The other notable feature of the back roads of Huntly were the cars that had plowed off the road into the ditch, one of them straight through a road safety billboard. I hope they were wearing seatbelts.
But once on the Hakarimata track, all the gloom about humanity vanished as we were immersed in the bush, on a fine gravelled path for the ascent to the lookouts at the Huntly end, although the expansive views were obscured by a haze on the horizon. We were advised that the track beyond this, and until the trig on the Ngaruawahia end, was a ‘tramping track’ and not suitable for delicate dispositions (my paraphrase). It was lovely- lots of twisted tree roots and undulations which felt gloriously easy because we weren’t wearing our packs. We’d left them in Huntly, along with the tent, which we were returning to at the end of the day by catching the bus from Ngaruawahia (a bargain at $4).
After admiring the views over Ngaruawahia, we trotted down the 1500 or so steps to the bottom so quickly that I wished I’d worn my sports bra instead of my tramping bra, which is so lightweight it provides only a modicum of covering and no support at all. We passed an astonishing number of locals jogging, walking, plodding and sweating up the hill – one of them even did it twice. Some might never do it again.
The bus back to camp was late, which was fortunate for us as we arrived five minutes after it’s scheduled departure and were wondering how we’d entertain ourselves in Ngaruawahia for an hour until the next one (I suppose we could have walked up and down Hakarimata again and been like one of the locals). Thankfully, the bus’ arrival made that a moot decision.
Guilty indulgence of the day: The bus dropped us off right outside McDonald’s and I felt compelled to introduce Tony to a way of eating hot chips he was unfamiliar with – by dipping them into an ice-cream sundae. And I had gone two days without this sine qua non (ice-cream), and was looking for any excuse to get some. To be honest, hot chips dipped into a thickshake works better, but we can save that for another day.
Day 39 (Fri 18 Dec): Ngaruawahia to Hamilton
Started walking 8.15am, reached Hamilton City Holiday Park 3.30pm, 24k
Pain in the head status: The quotidian headache is persisting, like a nasty salesperson. But it waxes and wanes so I’m treating it like a salesperson and ignoring it.

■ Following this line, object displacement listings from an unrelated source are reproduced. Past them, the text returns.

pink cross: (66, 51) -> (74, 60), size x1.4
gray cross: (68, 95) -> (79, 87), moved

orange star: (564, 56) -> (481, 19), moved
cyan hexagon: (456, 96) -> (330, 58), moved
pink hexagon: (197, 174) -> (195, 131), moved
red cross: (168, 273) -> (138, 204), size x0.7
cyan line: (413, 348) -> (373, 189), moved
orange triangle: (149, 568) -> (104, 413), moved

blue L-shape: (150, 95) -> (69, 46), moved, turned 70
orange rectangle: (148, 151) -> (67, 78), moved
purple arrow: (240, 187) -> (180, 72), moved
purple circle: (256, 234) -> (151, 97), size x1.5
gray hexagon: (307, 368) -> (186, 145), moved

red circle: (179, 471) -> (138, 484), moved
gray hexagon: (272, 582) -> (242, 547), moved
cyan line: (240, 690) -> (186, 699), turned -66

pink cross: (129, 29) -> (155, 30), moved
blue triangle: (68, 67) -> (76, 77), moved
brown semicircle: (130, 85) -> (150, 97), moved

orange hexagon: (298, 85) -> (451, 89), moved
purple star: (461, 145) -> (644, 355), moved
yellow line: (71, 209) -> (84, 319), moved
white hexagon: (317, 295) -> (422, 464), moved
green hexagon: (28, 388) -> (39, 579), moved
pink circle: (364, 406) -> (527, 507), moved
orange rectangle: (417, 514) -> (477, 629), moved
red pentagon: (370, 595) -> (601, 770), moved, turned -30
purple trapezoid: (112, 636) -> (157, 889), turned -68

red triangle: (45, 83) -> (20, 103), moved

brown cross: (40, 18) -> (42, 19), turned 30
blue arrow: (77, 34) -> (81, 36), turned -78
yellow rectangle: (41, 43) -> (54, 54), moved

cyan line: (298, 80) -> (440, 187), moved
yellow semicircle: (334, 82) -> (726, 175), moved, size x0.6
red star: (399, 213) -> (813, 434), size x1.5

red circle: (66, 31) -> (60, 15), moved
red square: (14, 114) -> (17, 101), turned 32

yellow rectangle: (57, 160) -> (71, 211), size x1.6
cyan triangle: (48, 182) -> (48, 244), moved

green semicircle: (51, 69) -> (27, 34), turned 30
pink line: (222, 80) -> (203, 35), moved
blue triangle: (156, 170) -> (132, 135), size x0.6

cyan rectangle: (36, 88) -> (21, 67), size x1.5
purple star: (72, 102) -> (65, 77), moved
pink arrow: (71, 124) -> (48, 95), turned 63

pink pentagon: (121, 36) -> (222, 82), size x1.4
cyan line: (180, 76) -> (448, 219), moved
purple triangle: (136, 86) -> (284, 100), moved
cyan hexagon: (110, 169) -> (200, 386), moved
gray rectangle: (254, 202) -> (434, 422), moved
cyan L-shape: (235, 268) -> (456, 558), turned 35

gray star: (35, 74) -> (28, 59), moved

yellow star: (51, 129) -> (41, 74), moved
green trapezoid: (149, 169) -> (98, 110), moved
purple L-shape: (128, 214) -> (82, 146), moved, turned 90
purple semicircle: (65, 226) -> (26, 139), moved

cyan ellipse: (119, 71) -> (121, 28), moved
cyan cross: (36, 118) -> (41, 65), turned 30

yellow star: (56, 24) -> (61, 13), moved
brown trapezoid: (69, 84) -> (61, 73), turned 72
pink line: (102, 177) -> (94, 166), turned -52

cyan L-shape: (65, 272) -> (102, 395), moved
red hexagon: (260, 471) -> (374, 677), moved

Word of the day: Quotidian, occurring daily
The joy of tramping through civilisation is that you can buy sandwiches and cake for lunch at the plentiful bakeries. The pain of tramping through civilisation is the relentless traffic noise, trains at night, loud people at campsites, minimal native birdsong. And this morning, a Harley gunning off at 5am. It did get us ready for an early start – walking to the Huntly bus stop by 7.41am. And to think I used to be a night owl.
It was fog in Huntly but merely overcast when we started the trail from Ngaruawahia, which was taking the Te Awa River cycle/walkway, winding along the banks of the Waikato. The river was a much more pleasant silky green colour than the murky brown at Mercer.
We were passed by plenty of cyclists and had leisure to wonder why we weren’t also taking this much more expedient form of transport. We passed three golf courses and again had leisure to wonder who all these people were who could play golf on a Friday morning or afternoon. I only wonder, and offer no conclusions.
We spent a fair bit of time gaping at the mansions on the sides of the river but after all this rambling riparian leisure, it was a shock to pop up onto the road and find ourselves in the heart of Hamilton City. We went 2k off TA track to the camping ground, conveniently located next to a Countdown, which supplied us with pies for dinner, which were not outstanding but I was so hungry I would have eaten cardboard.
Discovery of the day: Solberries, from Maungatapere. They look like raspberries, they taste like raspberries, but they are the colour of apricots.